5 thoughts on “Confirmed. Tracking Is Still Like the Panopticon: Reflections on 100 days of counting steps in the GCC

  1. I have tracked steps on and off with fitness trackers but I loose interest. Partly because of the downer moment when I don’t hit my target but mostly, after I get a baseline, I don’t need a step count to tell me how active I am.
    Recently I realized I have my phone on me a lot and it just gathers that data for me. About once a month I do a gross error check and make sure I’m
    Not delusional about my activity level.

  2. Loved this analysis — I like the wee bit of affirmation when I do track the steps, but I am half-assed about it because my tracker is my clunky running watch and I don’t wear it all the time. I kind of like that I can see the steps on an active day (when I would wear it) and I don’t feel bad if I leave it off on another day.
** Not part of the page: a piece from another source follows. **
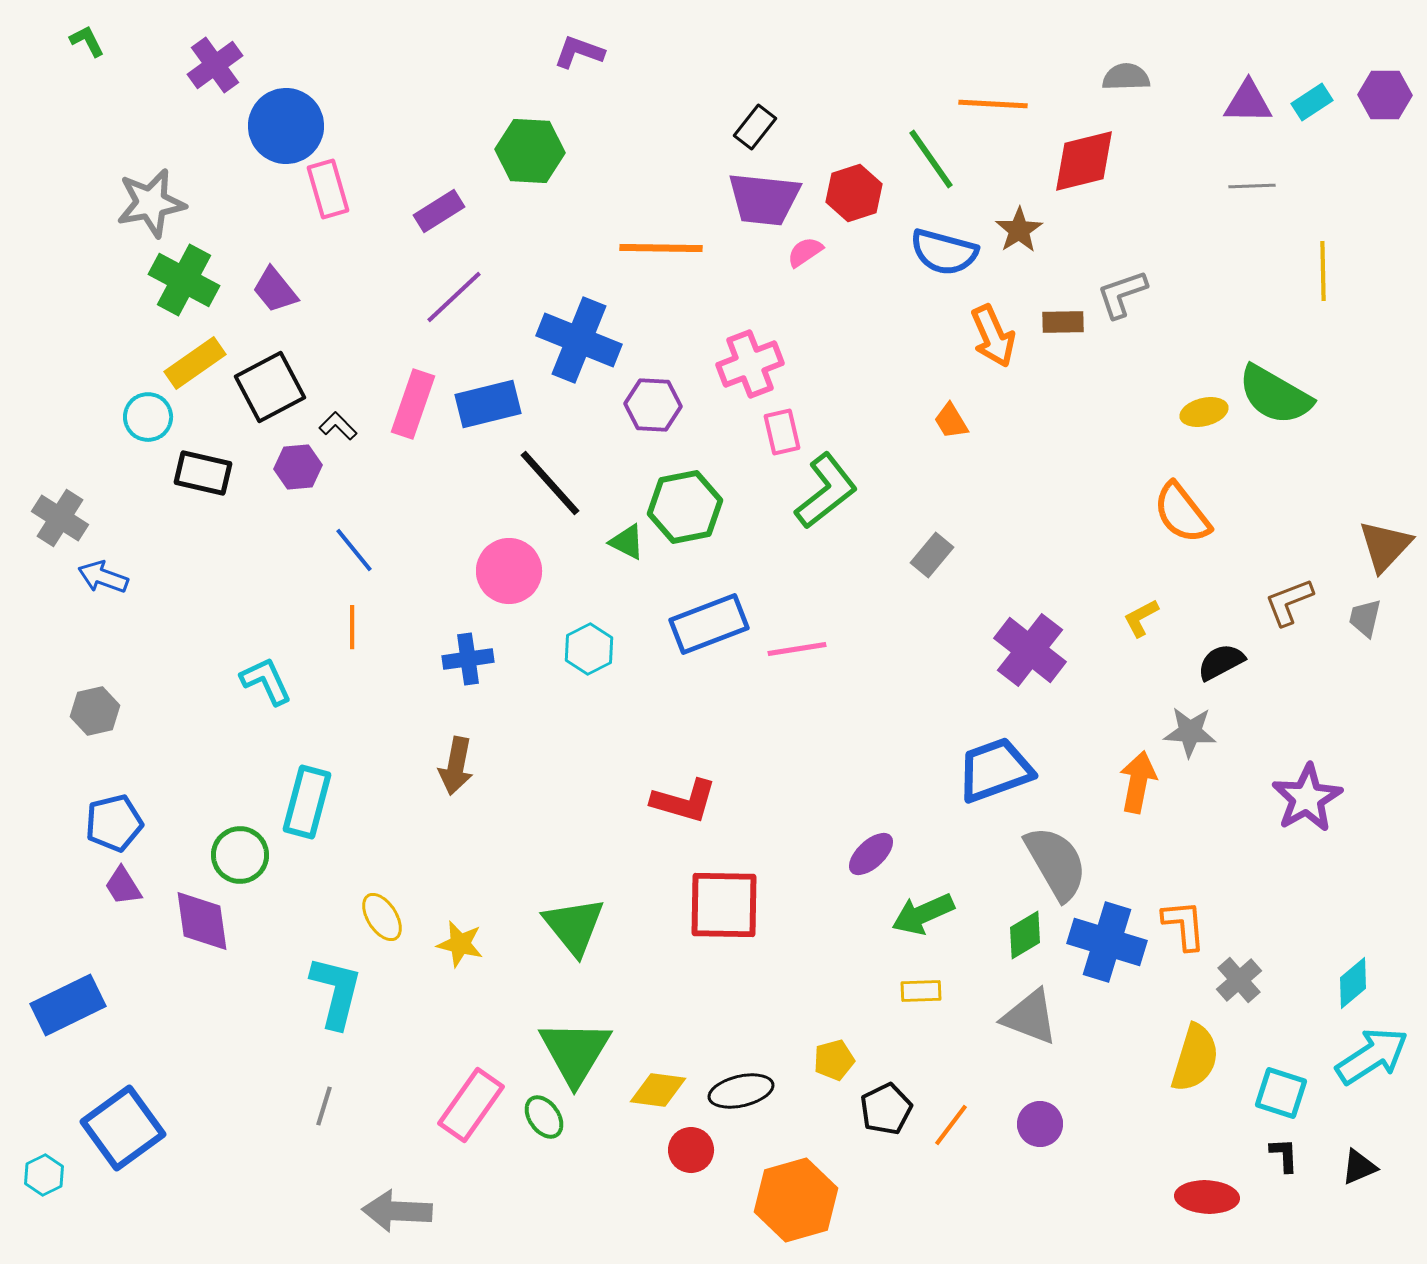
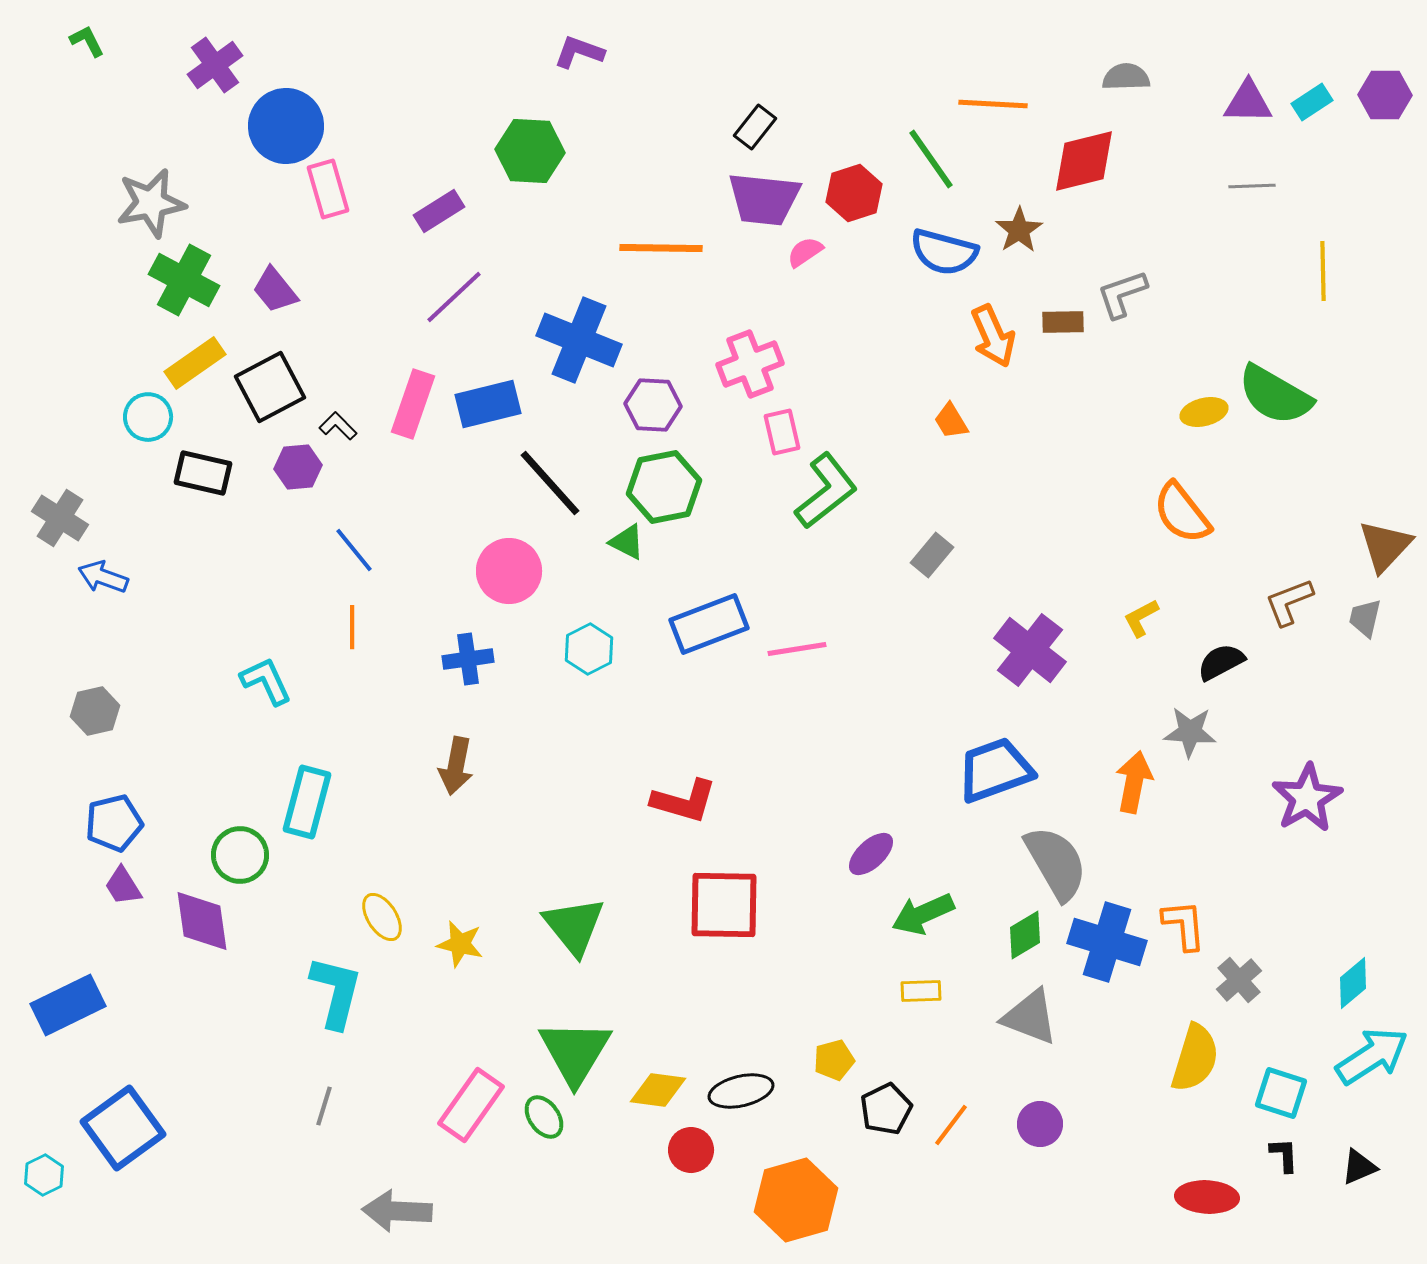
green hexagon at (685, 507): moved 21 px left, 20 px up
orange arrow at (1138, 782): moved 4 px left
  3. Google Fit is pretty good. It can tell when I’m biking and when I’m walking or running. It even does sleep analysis but I don’t like having to keep my phone with me. I tried wearing a wrist step and sleep tracking thing but I also want heart rate. Still undecided but if I actually went for it, I’d get one thing that stayed on and tracked everything including heart rate. Some super interesting issues here about data and the possibilities for personalized medicine. Also concerns about privacy….

  4. As mentioned maybe ages ago, I used to track my cycling mileage for lst 5 years of returning to cycling in a diary. That was in my 30’s.

    Since then, I just have a “feel” for amount of distance I’ve done for a wk. etc. When I was unemployed I did track cumulative mileage more accurately and helped motivate me.

    I just want to cycle because it’s my transportation choice most of the time during non-icy days of year, and most of all, to continue to love the sensation of cycling –whether it’s just 10km or 65 km. that day…and do it daily or at least several times per wk. It’s the psychological high /destressor that wins spades for me rather than mathematical counts.

    Hope cycling love returns daily for you and walking too.